ウォーレン登場、ベラトールで王座戦
ウォーレンにとって、一昨年9月にジョー・ソトを破って王座を獲得して以来、実に1年4カ月振りの世界戦となるこの一番。この間、キャッチウェイト戦を挟み、昨年9月にはシーズン5で二階級制覇を目指したものの、バンタム級トーナメントに参戦した初戦でアレクイス・ヴィラにKO負けを喫している。
彼の従兄弟でトレーナーでもあるジェフ・カーランは当地でプロモート業を行なっていたこともあり、大会当日は王者ウォーレンにとって完全アウェイの地となること間違いない。
また、強力なグレコローマンレスリングがベースとなっているウォーレン、馬力はあるがMMAファイターとしての完成度は、カーランの方が高い。彼のベースもレスリングだが、その実績では世界選手権王者のウォーレンと比較にならない。

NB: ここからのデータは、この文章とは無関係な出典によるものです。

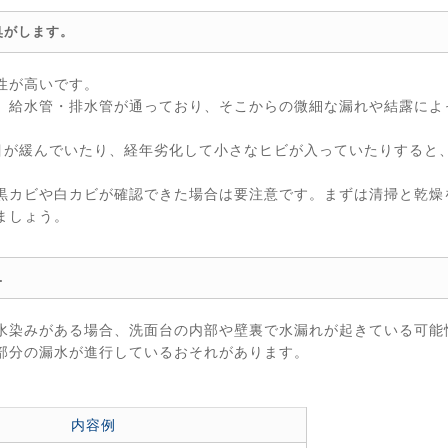
臭がします。
性が高いです。
、給水管・排水管が通っており、そこからの微細な漏れや結露によ
目が緩んでいたり、経年劣化して小さなヒビが入っていたりすると
黒カビや白カビが確認できた場合は要注意です。まずは清掃と乾燥
ましょう。
…
水染みがある場合、洗面台の内部や壁裏で水漏れが起きている可能
部分の漏水が進行しているおそれがあります。
内容例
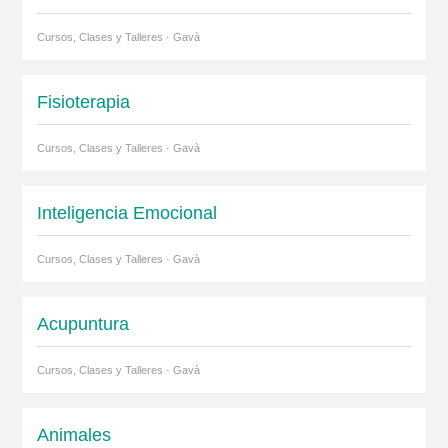
Cursos, Clases y Talleres · Gavà
Fisioterapia
Cursos, Clases y Talleres · Gavà
Inteligencia Emocional
Cursos, Clases y Talleres · Gavà
Acupuntura
Cursos, Clases y Talleres · Gavà
Animales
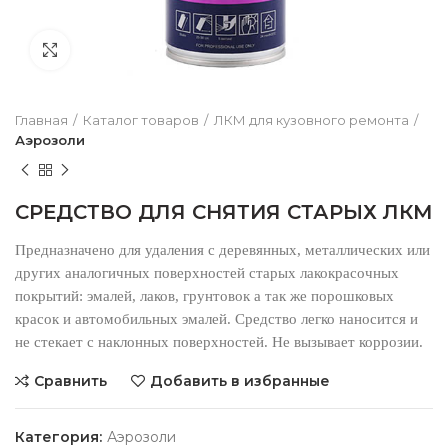
Нажмите чтобы увеличить
Главная
Каталог товаров
ЛКМ для кузовного ремонта
Аэрозоли
СРЕДСТВО ДЛЯ СНЯТИЯ СТАРЫХ ЛКМ
Предназначено для удаления с деревянных, металлических или
других аналогичных поверхностей старых лакокрасочных
покрытий: эмалей, лаков, грунтовок а так же порошковых
красок и автомобильных эмалей. Средство легко наносится и
не стекает с наклонных поверхностей. Не вызывает коррозии.
Сравнить
Добавить в избранные
Категория:
Аэрозоли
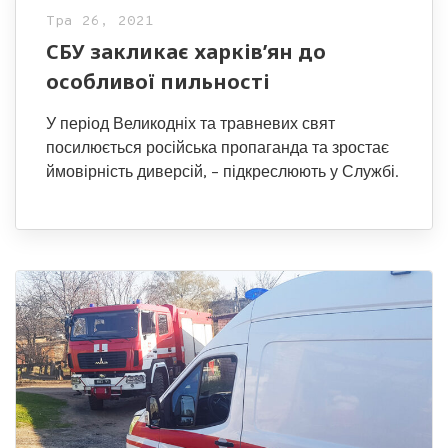
Тра 26, 2021
СБУ закликає харків’ян до
особливої пильності
У період Великодніх та травневих свят
посилюється російська пропаганда та зростає
ймовірність диверсій, – підкреслюють у Службі.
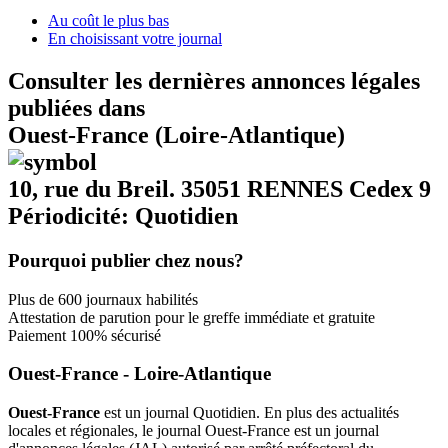
Au coût le plus bas
En choisissant votre journal
Consulter les dernières annonces légales
publiées dans
Ouest-France (Loire-Atlantique)
10, rue du Breil. 35051 RENNES Cedex 9
Périodicité: Quotidien
Pourquoi publier chez nous?
Plus de 600 journaux habilités
Attestation de parution pour le greffe immédiate et gratuite
Paiement 100% sécurisé
Ouest-France - Loire-Atlantique
Ouest-France
est un journal Quotidien. En plus des actualités
locales et régionales, le journal Ouest-France est un journal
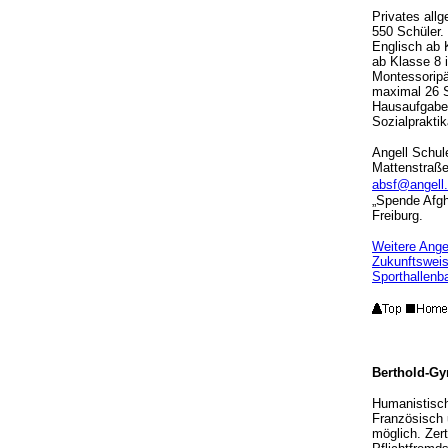
Privates all
550 Schüler.
Englisch ab 
ab Klasse 8 i
Montessoripäd
maximal 26 S
Hausaufgaben
Sozialprakti
Angell Schul
Mattenstraße
absf@angell
„Spende Afgh
Freiburg.
Weitere Ange
Zukunftswei
Sporthallenb
Berthold-Gy
Humanistisch
Französisch 
möglich. Zer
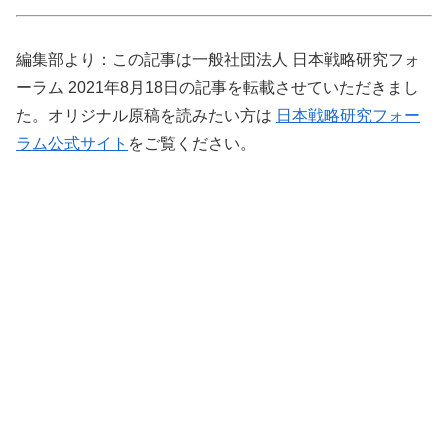
編集部より：この記事は一般社団法人 日本戦略研究フォ
ーラム 2021年8月18日の記事を転載させていただきまし
た。オリジナル原稿を読みたい方は
日本戦略研究フォー
ラム公式サイト
をご覧ください。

何よりも、カーランは下地がレスリングにあることを感じさせないオールラウンダー振りを発揮している。ライト級時代にシーズン2トーナメントで優勝し、既にトビー・イマダ、ロジャー・フエルタを破っているカーラン。2011サマーシリーズで行われたフェザー級トーナメントでは、ルイス・パロミーノをパンチで倒し、ペルヴィアンネクタイで仕留めると、ロニー・マン戦ではテイクダウン+コントロールで圧倒。圧巻は決勝戦のマルロン・サンドロを豪快な右ハイキックで破った試合だ。
カーランの左ジャブに対し、サンドロが左へのウィービングでディフェンスすることを読んだ、狙い澄ましたハイキック。23歳(※当時)ながら、この冷静な試合運びこそ、カーランの最大の強味といえるだろう。
テクニック的にも、打撃も左ジャブだけでなく、前蹴りで距離を取ることができ、右ストレートはKOパワーを持つ。要所で決めるテイクダウン、そして柔術流の動きから背後を取るリアネイキドチョーク、フロント系の各チョークと、カーランは穴がない。
無類のスタミナを誇り、絶対的なテイクダウンの強さと、パウンド&エルボーの威力も十分なウォーレンだが、カーランはライト級時代にフエルタだけでなく、敗れはしたがエディ・アルバレスとも戦っている。
ライト級トップのプレッシャーを知るカーランが、ウォーレンの突進ファイトをいなし、打撃で削っていく可能性は低くない。ウォーレンにとって頼みの綱のテイクダウンは、ギロチンを合わされやすい。このあたりはトレーニング・パートナーのスコット・ヨルゲンセンの得意技だけに、十分対処してくるに違いないが、6-4あるいは7-3で挑戦者有利の世界戦といえる。